A few health insurance policies offer post-hospitalisation benefits as well, which is meant for the treatment and care needed after the hospitalisation period, essentially medicines, etc. But, companies specify a condition for this as well. For example, a recently launched policy states that the benefits provided for follow-up tests and post-hospitalisation consultation would be given only if the person has been hospitalised for at least five days.

The same policy puts another condition on claims for surgery. If more than one surgery is conducted under a single anaesthesia, the claim for the severest surgery is paid in full, while only 50% benefit is given for the second surgery.

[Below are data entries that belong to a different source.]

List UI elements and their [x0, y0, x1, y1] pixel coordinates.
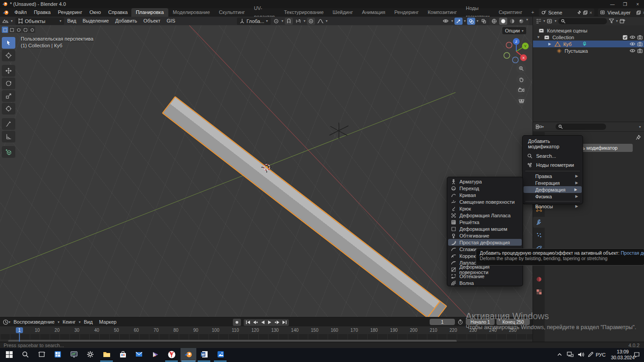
network-icon[interactable]	[564, 348, 576, 361]
submenu-item-wave[interactable]: Волна	[447, 280, 523, 286]
outliner-row-empty[interactable]: Пустышка	[533, 47, 644, 54]
properties-options-icon[interactable]: ▾	[639, 125, 641, 129]
menu-render[interactable]: Рендеринг	[54, 8, 86, 17]
menu-tl-view[interactable]: Вид	[81, 319, 96, 325]
tool-cursor[interactable]	[2, 50, 15, 61]
menu-add[interactable]: Добавить	[112, 17, 140, 25]
menu-edit[interactable]: Правка	[30, 8, 54, 17]
mode-selector[interactable]: Объекты ▾	[15, 18, 64, 25]
timeline-ruler[interactable]: 1102030405060708090100110120130140150160…	[0, 326, 533, 334]
tool-scale[interactable]	[2, 90, 15, 102]
collection-expand-icon[interactable]: ▼	[537, 35, 540, 39]
tab-texture-properties[interactable]	[533, 286, 545, 297]
tab-scripting[interactable]: Скриптинг	[494, 8, 527, 17]
tab-sculpting[interactable]: Скульптинг	[214, 8, 250, 17]
collection-render-icon[interactable]	[637, 35, 643, 40]
tab-rendering[interactable]: Рендеринг	[390, 8, 423, 17]
menu-keying[interactable]: Кеинг	[60, 319, 79, 325]
jump-to-start-button[interactable]	[245, 320, 251, 325]
shading-wireframe-button[interactable]	[490, 18, 498, 25]
select-circle-button[interactable]	[15, 27, 22, 33]
perspective-toggle-button[interactable]	[516, 96, 526, 106]
snap-toggle-button[interactable]	[285, 18, 293, 25]
select-lasso-button[interactable]	[22, 27, 28, 33]
modifier-menu-search[interactable]: Search...	[523, 151, 583, 160]
submenu-item-shrinkwrap[interactable]: Обтягивание	[447, 232, 523, 239]
people-app-icon[interactable]	[50, 348, 65, 361]
overlays-toggle-button[interactable]	[467, 18, 475, 25]
tab-shading[interactable]: Шейдинг	[328, 8, 357, 17]
menu-playback[interactable]: Воспроизведение	[10, 319, 58, 325]
submenu-item-lattice[interactable]: Решётка	[447, 219, 523, 225]
shading-solid-button[interactable]	[499, 18, 507, 25]
scene-selector[interactable]: Scene ×	[539, 9, 594, 16]
blender-taskbar-icon[interactable]	[181, 348, 196, 361]
gizmos-toggle-button[interactable]	[454, 18, 463, 25]
empty-render-icon[interactable]	[637, 48, 643, 53]
properties-editor-icon[interactable]	[536, 124, 542, 129]
settings-icon[interactable]	[83, 348, 98, 361]
modifier-menu-geometry-nodes[interactable]: Ноды геометрии	[523, 160, 583, 170]
outliner-search-input[interactable]	[558, 18, 607, 24]
modifier-category-edit[interactable]: Правка▶	[523, 173, 583, 179]
word-icon[interactable]: W	[197, 348, 212, 361]
start-button[interactable]	[1, 348, 17, 361]
monitor-app-icon[interactable]	[66, 348, 82, 361]
shading-material-button[interactable]	[508, 18, 516, 25]
menu-view[interactable]: Вид	[64, 17, 79, 25]
modifier-category-generate[interactable]: Генерация▶	[523, 179, 583, 186]
menu-file[interactable]: Файл	[11, 8, 30, 17]
cube-hide-icon[interactable]	[630, 41, 635, 46]
submenu-item-laplacian-deform[interactable]: Деформация Лапласа	[447, 212, 523, 219]
media-player-icon[interactable]	[148, 348, 163, 361]
yandex-browser-icon[interactable]	[164, 348, 179, 361]
timeline-editor-icon[interactable]	[3, 319, 9, 325]
falloff-curve-button[interactable]	[316, 18, 324, 25]
auto-keying-button[interactable]	[233, 319, 241, 326]
outliner-row-scene-collection[interactable]: Коллекция сцены	[533, 27, 644, 34]
submenu-item-hook[interactable]: Крюк	[447, 205, 523, 212]
jump-to-end-button[interactable]	[281, 320, 287, 325]
collection-checkbox[interactable]	[622, 35, 628, 40]
submenu-item-simple-deform[interactable]: Простая деформация	[448, 239, 522, 246]
snap-target-button[interactable]	[294, 18, 302, 25]
blender-menu-icon[interactable]	[3, 10, 9, 15]
tool-move[interactable]	[2, 65, 15, 77]
properties-search-input[interactable]	[556, 124, 606, 130]
submenu-item-curve[interactable]: Кривая	[447, 192, 523, 198]
play-button[interactable]	[267, 320, 273, 325]
outliner-row-cube[interactable]: ▶ Куб	[533, 41, 644, 47]
pivot-point-button[interactable]	[272, 18, 280, 25]
tool-add-primitive[interactable]	[2, 146, 15, 158]
task-view-button[interactable]	[34, 348, 49, 361]
outliner-filter-mode-button[interactable]	[547, 18, 553, 24]
modifier-category-physics[interactable]: Физика▶	[523, 193, 583, 200]
cube-render-icon[interactable]	[637, 41, 643, 46]
tab-layout[interactable]: Планировка	[131, 8, 168, 17]
submenu-item-displace[interactable]: Смещение поверхности	[447, 198, 523, 205]
cursor-3d[interactable]	[261, 161, 273, 173]
zoom-view-button[interactable]	[516, 64, 526, 73]
taskbar-search-button[interactable]	[18, 348, 33, 361]
object-visibility-button[interactable]	[442, 18, 450, 25]
minimize-button[interactable]: —	[606, 2, 619, 7]
tool-rotate[interactable]	[2, 78, 15, 89]
xray-toggle-button[interactable]	[480, 18, 488, 25]
tab-modifier-properties[interactable]	[533, 217, 545, 228]
tab-modeling[interactable]: Моделирование	[168, 8, 214, 17]
modifier-category-hair[interactable]: Волосы▶	[523, 203, 583, 210]
tray-expand-icon[interactable]	[554, 348, 565, 361]
tab-compositing[interactable]: Композитинг	[423, 8, 462, 17]
select-box-button[interactable]	[9, 27, 15, 33]
modifier-category-deform[interactable]: Деформация▶	[524, 186, 582, 193]
tool-annotate[interactable]	[2, 118, 15, 130]
notifications-icon[interactable]	[631, 348, 643, 361]
menu-gis[interactable]: GIS	[163, 17, 178, 25]
prev-keyframe-button[interactable]	[252, 320, 259, 325]
tab-texture[interactable]: Текстурирование	[279, 8, 328, 17]
maximize-button[interactable]: ❐	[619, 2, 631, 7]
play-reverse-button[interactable]	[259, 320, 266, 325]
current-frame-field[interactable]: 1	[430, 319, 455, 325]
transform-orientation-dropdown[interactable]: Глоба... ▾	[237, 18, 270, 25]
proportional-editing-button[interactable]	[307, 18, 315, 25]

No claim would be paid for any subsequent surgery under the same anaesthesia.

The procedure for submission of bills for claims can be another area that one must pay attention to. Most policies ask for original bills and hospital documents for claims purposes.

So, the policyholder might face a problem if he wants to apply for claims to two different health insurance companies. Check with the insurance firm whether duplicate or attested photocopies of bills are acceptable.

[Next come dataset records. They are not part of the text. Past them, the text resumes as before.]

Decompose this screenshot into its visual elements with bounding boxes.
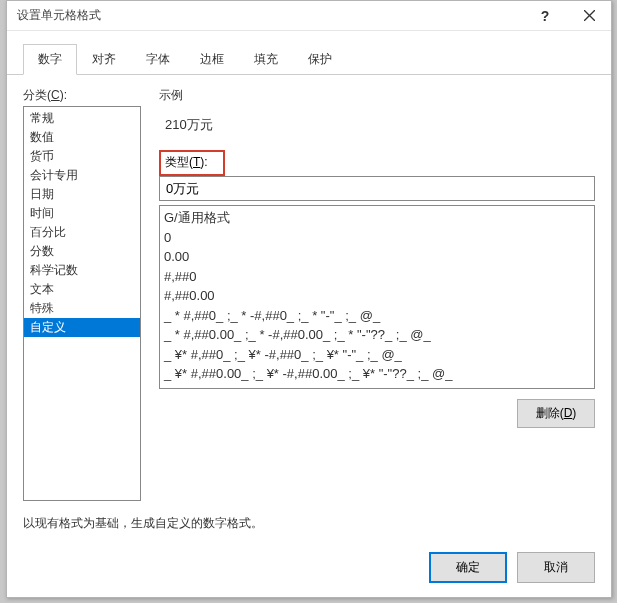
ok-button[interactable]: 确定 [429, 552, 507, 583]
list-item[interactable]: 时间 [24, 204, 140, 223]
type-input[interactable] [159, 176, 595, 201]
close-button[interactable] [567, 1, 611, 31]
format-cells-dialog: 设置单元格格式 ? 数字 对齐 字体 边框 填充 保护 分类(C): 常规 数值… [6, 0, 612, 598]
type-label-highlight: 类型(T): [159, 150, 225, 176]
tab-fill[interactable]: 填充 [239, 44, 293, 75]
list-item[interactable]: 0 [164, 228, 590, 248]
list-item[interactable]: 货币 [24, 147, 140, 166]
sample-value: 210万元 [159, 108, 595, 150]
sample-label: 示例 [159, 87, 595, 104]
help-button[interactable]: ? [523, 1, 567, 31]
upper-section: 分类(C): 常规 数值 货币 会计专用 日期 时间 百分比 分数 科学记数 文… [23, 87, 595, 501]
tabs: 数字 对齐 字体 边框 填充 保护 [7, 31, 611, 75]
list-item[interactable]: #,##0 [164, 267, 590, 287]
detail-panel: 示例 210万元 类型(T): G/通用格式 0 0.00 #,##0 #,##… [159, 87, 595, 501]
list-item[interactable]: 常规 [24, 109, 140, 128]
note-text: 以现有格式为基础，生成自定义的数字格式。 [23, 515, 595, 532]
list-item[interactable]: 日期 [24, 185, 140, 204]
format-codes-listbox[interactable]: G/通用格式 0 0.00 #,##0 #,##0.00 _ * #,##0_ … [159, 205, 595, 389]
category-listbox[interactable]: 常规 数值 货币 会计专用 日期 时间 百分比 分数 科学记数 文本 特殊 自定… [23, 106, 141, 501]
dialog-title: 设置单元格格式 [17, 7, 523, 24]
delete-button[interactable]: 删除(D) [517, 399, 595, 428]
list-item[interactable]: 会计专用 [24, 166, 140, 185]
list-item[interactable]: 分数 [24, 242, 140, 261]
list-item[interactable]: #,##0;-#,##0 [164, 384, 590, 390]
cancel-button[interactable]: 取消 [517, 552, 595, 583]
dialog-footer: 确定 取消 [7, 540, 611, 597]
close-icon [584, 10, 595, 21]
list-item[interactable]: G/通用格式 [164, 208, 590, 228]
dialog-body: 分类(C): 常规 数值 货币 会计专用 日期 时间 百分比 分数 科学记数 文… [7, 75, 611, 540]
list-item[interactable]: #,##0.00 [164, 286, 590, 306]
list-item[interactable]: _ ¥* #,##0_ ;_ ¥* -#,##0_ ;_ ¥* "-"_ ;_ … [164, 345, 590, 365]
list-item[interactable]: 百分比 [24, 223, 140, 242]
tab-protection[interactable]: 保护 [293, 44, 347, 75]
tab-border[interactable]: 边框 [185, 44, 239, 75]
tab-alignment[interactable]: 对齐 [77, 44, 131, 75]
tab-font[interactable]: 字体 [131, 44, 185, 75]
list-item[interactable]: _ ¥* #,##0.00_ ;_ ¥* -#,##0.00_ ;_ ¥* "-… [164, 364, 590, 384]
category-label: 分类(C): [23, 87, 141, 104]
list-item[interactable]: _ * #,##0.00_ ;_ * -#,##0.00_ ;_ * "-"??… [164, 325, 590, 345]
list-item[interactable]: 科学记数 [24, 261, 140, 280]
list-item[interactable]: 0.00 [164, 247, 590, 267]
list-item[interactable]: _ * #,##0_ ;_ * -#,##0_ ;_ * "-"_ ;_ @_ [164, 306, 590, 326]
type-label: 类型(T): [165, 155, 208, 169]
delete-row: 删除(D) [159, 399, 595, 428]
list-item[interactable]: 自定义 [24, 318, 140, 337]
list-item[interactable]: 数值 [24, 128, 140, 147]
list-item[interactable]: 特殊 [24, 299, 140, 318]
list-item[interactable]: 文本 [24, 280, 140, 299]
titlebar: 设置单元格格式 ? [7, 1, 611, 31]
category-panel: 分类(C): 常规 数值 货币 会计专用 日期 时间 百分比 分数 科学记数 文… [23, 87, 141, 501]
tab-number[interactable]: 数字 [23, 44, 77, 75]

Agreed that when a person in the family is ill, one usually forgets everything else, but do not forget to submit the claims for the health policy within the specified days. Most policies ask for claims documents to be submitted within 60 days of hospitalisation.

To ensure that the medicines have been bought by the patient only on recommendation of a physician, a few insurance companies have even started insisting on prenoscriptions, while accepting bills for the medicines.

In case of critical illness policies, there are several conditions put out on what type of a disease would be covered and what not. For example, while cancer is listed in nearly all critical illnesses lists, certain types of cancers are not included.

These details can be found in the policy wordings that insurance companies offer. One can ask for these and go though the exclusions to avoid getting a shock if his claim is denied later.